= Work instruction =
The entries below need to be transcribed exactly, without their images.

BEGIN Information

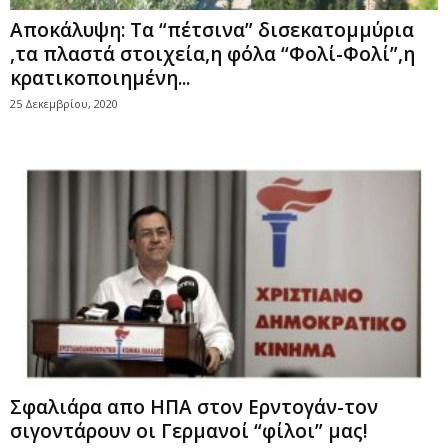
Αποκάλυψη: Τα “πέτσινα” δισεκατομμύρια
,τα πλαστά στοιχεία,η φόλα “Φολί-Φολί”,η
κρατικοποιημένη...
25 Δεκεμβρίου, 2020
Σφαλιάρα απο ΗΠΑ στον Ερντογάν-τον
σιγοντάρουν οι Γερμανοί “φίλοι” μας!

END Information

= Exercise output =
Αποκάλυψη: Τα “πέτσινα” δισεκατομμύρια
,τα πλαστά στοιχεία,η φόλα “Φολί-Φολί”,η
κρατικοποιημένη...
25 Δεκεμβρίου, 2020
Σφαλιάρα απο ΗΠΑ στον Ερντογάν-τον
σιγοντάρουν οι Γερμανοί “φίλοι” μας!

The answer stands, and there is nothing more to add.